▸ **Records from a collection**
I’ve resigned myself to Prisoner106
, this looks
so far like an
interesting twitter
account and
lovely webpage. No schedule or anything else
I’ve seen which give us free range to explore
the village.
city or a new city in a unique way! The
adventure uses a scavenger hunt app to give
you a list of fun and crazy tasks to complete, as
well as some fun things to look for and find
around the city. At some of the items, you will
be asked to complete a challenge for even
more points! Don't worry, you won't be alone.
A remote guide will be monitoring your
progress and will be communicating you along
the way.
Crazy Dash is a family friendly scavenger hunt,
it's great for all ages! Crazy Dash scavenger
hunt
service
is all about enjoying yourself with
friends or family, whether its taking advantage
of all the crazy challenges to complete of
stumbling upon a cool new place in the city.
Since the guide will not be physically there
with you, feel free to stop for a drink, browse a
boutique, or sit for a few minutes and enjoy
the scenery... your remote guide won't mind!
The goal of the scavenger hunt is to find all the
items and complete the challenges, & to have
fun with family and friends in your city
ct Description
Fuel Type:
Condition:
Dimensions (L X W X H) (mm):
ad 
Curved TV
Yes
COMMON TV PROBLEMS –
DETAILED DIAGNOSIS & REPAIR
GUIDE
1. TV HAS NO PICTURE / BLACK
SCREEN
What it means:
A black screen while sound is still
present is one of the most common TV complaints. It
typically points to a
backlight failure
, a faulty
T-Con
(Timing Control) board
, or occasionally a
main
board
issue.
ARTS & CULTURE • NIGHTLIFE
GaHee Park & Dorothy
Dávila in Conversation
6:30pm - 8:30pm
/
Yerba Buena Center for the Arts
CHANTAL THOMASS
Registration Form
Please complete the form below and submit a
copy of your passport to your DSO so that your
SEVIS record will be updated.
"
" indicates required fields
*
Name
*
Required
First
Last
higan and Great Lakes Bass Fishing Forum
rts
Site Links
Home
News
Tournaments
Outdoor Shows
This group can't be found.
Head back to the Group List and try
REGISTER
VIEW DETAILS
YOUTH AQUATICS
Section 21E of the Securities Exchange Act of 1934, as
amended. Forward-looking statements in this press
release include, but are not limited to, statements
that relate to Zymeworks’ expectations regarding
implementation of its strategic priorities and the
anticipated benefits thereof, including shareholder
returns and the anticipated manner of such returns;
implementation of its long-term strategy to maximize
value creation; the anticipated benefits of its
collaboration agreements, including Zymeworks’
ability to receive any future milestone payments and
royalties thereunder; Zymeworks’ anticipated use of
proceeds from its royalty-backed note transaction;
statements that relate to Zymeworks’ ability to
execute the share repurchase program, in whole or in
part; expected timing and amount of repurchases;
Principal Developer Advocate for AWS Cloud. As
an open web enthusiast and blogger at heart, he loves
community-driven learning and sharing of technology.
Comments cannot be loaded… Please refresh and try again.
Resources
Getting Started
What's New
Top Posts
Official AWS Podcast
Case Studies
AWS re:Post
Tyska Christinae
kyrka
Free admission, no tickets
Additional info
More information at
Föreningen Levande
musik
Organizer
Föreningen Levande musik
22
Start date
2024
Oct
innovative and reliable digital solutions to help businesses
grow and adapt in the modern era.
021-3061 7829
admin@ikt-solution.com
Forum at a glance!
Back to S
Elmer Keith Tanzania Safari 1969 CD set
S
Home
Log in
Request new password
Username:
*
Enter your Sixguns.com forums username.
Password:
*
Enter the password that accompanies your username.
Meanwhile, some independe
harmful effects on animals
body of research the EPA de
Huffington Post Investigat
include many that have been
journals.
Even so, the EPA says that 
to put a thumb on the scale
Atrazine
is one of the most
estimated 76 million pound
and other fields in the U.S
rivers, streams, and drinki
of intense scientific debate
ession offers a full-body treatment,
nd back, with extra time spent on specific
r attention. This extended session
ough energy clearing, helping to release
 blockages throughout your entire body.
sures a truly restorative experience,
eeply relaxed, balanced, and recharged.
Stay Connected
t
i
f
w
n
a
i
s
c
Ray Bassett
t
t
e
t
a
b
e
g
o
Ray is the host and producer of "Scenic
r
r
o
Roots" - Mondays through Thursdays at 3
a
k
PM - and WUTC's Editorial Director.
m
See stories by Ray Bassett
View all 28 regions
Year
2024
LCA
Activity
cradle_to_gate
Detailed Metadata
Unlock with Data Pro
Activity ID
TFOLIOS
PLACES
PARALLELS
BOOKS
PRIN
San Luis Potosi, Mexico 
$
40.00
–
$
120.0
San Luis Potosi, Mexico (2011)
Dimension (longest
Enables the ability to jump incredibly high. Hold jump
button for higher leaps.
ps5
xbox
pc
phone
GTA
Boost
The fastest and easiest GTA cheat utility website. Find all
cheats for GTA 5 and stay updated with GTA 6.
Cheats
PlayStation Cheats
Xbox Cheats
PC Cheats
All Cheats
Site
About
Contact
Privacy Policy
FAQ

▸ **What this task involves**
Return all of the above records exactly, leaving no line out.

▸ **Result of the exercise**
I’ve resigned myself to Prisoner106
, this looks
so far like an
interesting twitter
account and
lovely webpage. No schedule or anything else
I’ve seen which give us free range to explore
the village.
city or a new city in a unique way! The
adventure uses a scavenger hunt app to give
you a list of fun and crazy tasks to complete, as
well as some fun things to look for and find
around the city. At some of the items, you will
be asked to complete a challenge for even
more points! Don't worry, you won't be alone.
A remote guide will be monitoring your
progress and will be communicating you along
the way.
Crazy Dash is a family friendly scavenger hunt,
it's great for all ages! Crazy Dash scavenger
hunt
service
is all about enjoying yourself with
friends or family, whether its taking advantage
of all the crazy challenges to complete of
stumbling upon a cool new place in the city.
Since the guide will not be physically there
with you, feel free to stop for a drink, browse a
boutique, or sit for a few minutes and enjoy
the scenery... your remote guide won't mind!
The goal of the scavenger hunt is to find all the
items and complete the challenges, & to have
fun with family and friends in your city
ct Description
Fuel Type:
Condition:
Dimensions (L X W X H) (mm):
ad 
Curved TV
Yes
COMMON TV PROBLEMS –
DETAILED DIAGNOSIS & REPAIR
GUIDE
1. TV HAS NO PICTURE / BLACK
SCREEN
What it means:
A black screen while sound is still
present is one of the most common TV complaints. It
typically points to a
backlight failure
, a faulty
T-Con
(Timing Control) board
, or occasionally a
main
board
issue.
ARTS & CULTURE • NIGHTLIFE
GaHee Park & Dorothy
Dávila in Conversation
6:30pm - 8:30pm
/
Yerba Buena Center for the Arts
CHANTAL THOMASS
Registration Form
Please complete the form below and submit a
copy of your passport to your DSO so that your
SEVIS record will be updated.
"
" indicates required fields
*
Name
*
Required
First
Last
higan and Great Lakes Bass Fishing Forum
rts
Site Links
Home
News
Tournaments
Outdoor Shows
This group can't be found.
Head back to the Group List and try
REGISTER
VIEW DETAILS
YOUTH AQUATICS
Section 21E of the Securities Exchange Act of 1934, as
amended. Forward-looking statements in this press
release include, but are not limited to, statements
that relate to Zymeworks’ expectations regarding
implementation of its strategic priorities and the
anticipated benefits thereof, including shareholder
returns and the anticipated manner of such returns;
implementation of its long-term strategy to maximize
value creation; the anticipated benefits of its
collaboration agreements, including Zymeworks’
ability to receive any future milestone payments and
royalties thereunder; Zymeworks’ anticipated use of
proceeds from its royalty-backed note transaction;
statements that relate to Zymeworks’ ability to
execute the share repurchase program, in whole or in
part; expected timing and amount of repurchases;
Principal Developer Advocate for AWS Cloud. As
an open web enthusiast and blogger at heart, he loves
community-driven learning and sharing of technology.
Comments cannot be loaded… Please refresh and try again.
Resources
Getting Started
What's New
Top Posts
Official AWS Podcast
Case Studies
AWS re:Post
Tyska Christinae
kyrka
Free admission, no tickets
Additional info
More information at
Föreningen Levande
musik
Organizer
Föreningen Levande musik
22
Start date
2024
Oct
innovative and reliable digital solutions to help businesses
grow and adapt in the modern era.
021-3061 7829
admin@ikt-solution.com
Forum at a glance!
Back to S
Elmer Keith Tanzania Safari 1969 CD set
S
Home
Log in
Request new password
Username:
*
Enter your Sixguns.com forums username.
Password:
*
Enter the password that accompanies your username.
Meanwhile, some independe
harmful effects on animals
body of research the EPA de
Huffington Post Investigat
include many that have been
journals.
Even so, the EPA says that 
to put a thumb on the scale
Atrazine
is one of the most
estimated 76 million pound
and other fields in the U.S
rivers, streams, and drinki
of intense scientific debate
ession offers a full-body treatment,
nd back, with extra time spent on specific
r attention. This extended session
ough energy clearing, helping to release
 blockages throughout your entire body.
sures a truly restorative experience,
eeply relaxed, balanced, and recharged.
Stay Connected
t
i
f
w
n
a
i
s
c
Ray Bassett
t
t
e
t
a
b
e
g
o
Ray is the host and producer of "Scenic
r
r
o
Roots" - Mondays through Thursdays at 3
a
k
PM - and WUTC's Editorial Director.
m
See stories by Ray Bassett
View all 28 regions
Year
2024
LCA
Activity
cradle_to_gate
Detailed Metadata
Unlock with Data Pro
Activity ID
TFOLIOS
PLACES
PARALLELS
BOOKS
PRIN
San Luis Potosi, Mexico 
$
40.00
–
$
120.0
San Luis Potosi, Mexico (2011)
Dimension (longest
Enables the ability to jump incredibly high. Hold jump
button for higher leaps.
ps5
xbox
pc
phone
GTA
Boost
The fastest and easiest GTA cheat utility website. Find all
cheats for GTA 5 and stay updated with GTA 6.
Cheats
PlayStation Cheats
Xbox Cheats
PC Cheats
All Cheats
Site
About
Contact
Privacy Policy
FAQ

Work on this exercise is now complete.